Katherine E. Young is the author of Day of the Border Guards, 2014 Miller Williams Arkansas Poetry Prize finalist, and two chapbooks. Her poems have appeared in Prairie Schooner, The Iowa Review, Subtropics, and many others. She is the translator of Farewell, Aylis by Azerbaijani political prisoner Akram Aylisli (forthcoming 2018), as well as Blue Birds and Red Horses (forthcoming 2018) and Two Poems, both by Inna Kabysh. Her translations of Russian and Russophone authors have won international awards and been published widely in the U.S. and abroad; several have been made into short films. Young was named a 2017 National Endowment for the Arts translation fellow and currently serves as the inaugural Poet Laureate for Arlington, Virginia. Please visit her website.
Mo(u)rning Poem
By Katherine E. YoungAdded: Thursday, April 12, 2018 / Published in conjunction with a special issue of "Origins Journal" celebrating Split This Rock Poetry Festival 2018. Used with permission.'My children... they were beautiful': Syrian father whose wife and twin babies were killed in 'Assad gas attack' weeps over his family's graves in heart-breaking footage.
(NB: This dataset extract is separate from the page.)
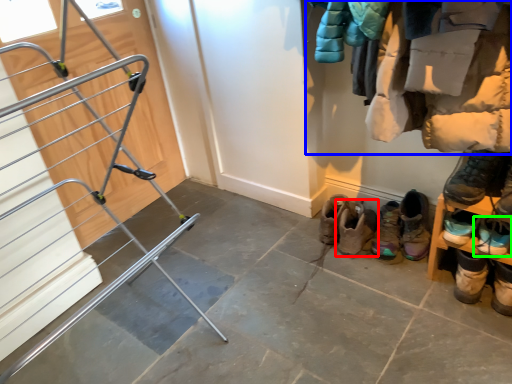 Question: Estimate the real-world distances between objects in this image. Which object is farther from footwear (highlighted by a red box), closet (highlighted by a blue box) or footwear (highlighted by a green box)?

Choices:
 (A) closet
 (B) footwear

Answer: (A) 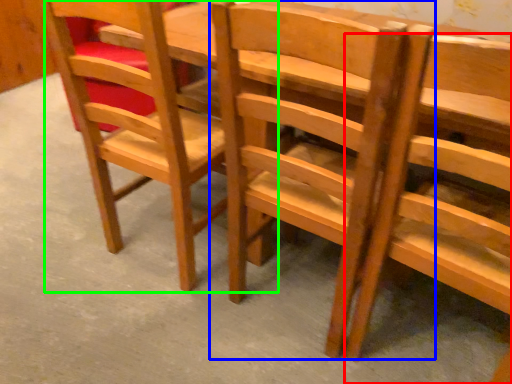 Question: Based on their relative distances, which object is farther from chair (highlighted by a red box)? Choose from chair (highlighted by a blue box) and chair (highlighted by a green box).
—Headline, Daily Mail, April 6, 2017
This is the poem meant for this mo(u)rning,
now the winds have died down,
the dogwood’s unclenched its frightened fists,
and the morning’s calling
with new, warm breath.
All around birds are stirring,
while a fox trots up the hill at dawn.
This poem wants to greet the morning:
to tremble with the lilacs,
plunge its face in a basin
and come up laughing,
shake sparkling drops
from its long, dark hair.
This poem understands
both the making and singing,
knows just how sound shimmers
in the grotto of throat.
You should follow this poem--
for I’m letting it go, now,
tossing it up on this fine spring morning,
watching to see if its wings will unfurl.
The poem’s flying, now,
above tufts of fox fur
that cling to chain link,
and I’m turning from the poem, now,
tracing my finger along that chain link:
fence swelling and thickening
like a young spring bud,
swelling and thickening and
turning to stone, firming
to trowel, turning to wall--
wall so high, so wide,
so immense, so entrenched
that I myself would need wings
to spy the children who press
grainy, deflated faces
against its Outside.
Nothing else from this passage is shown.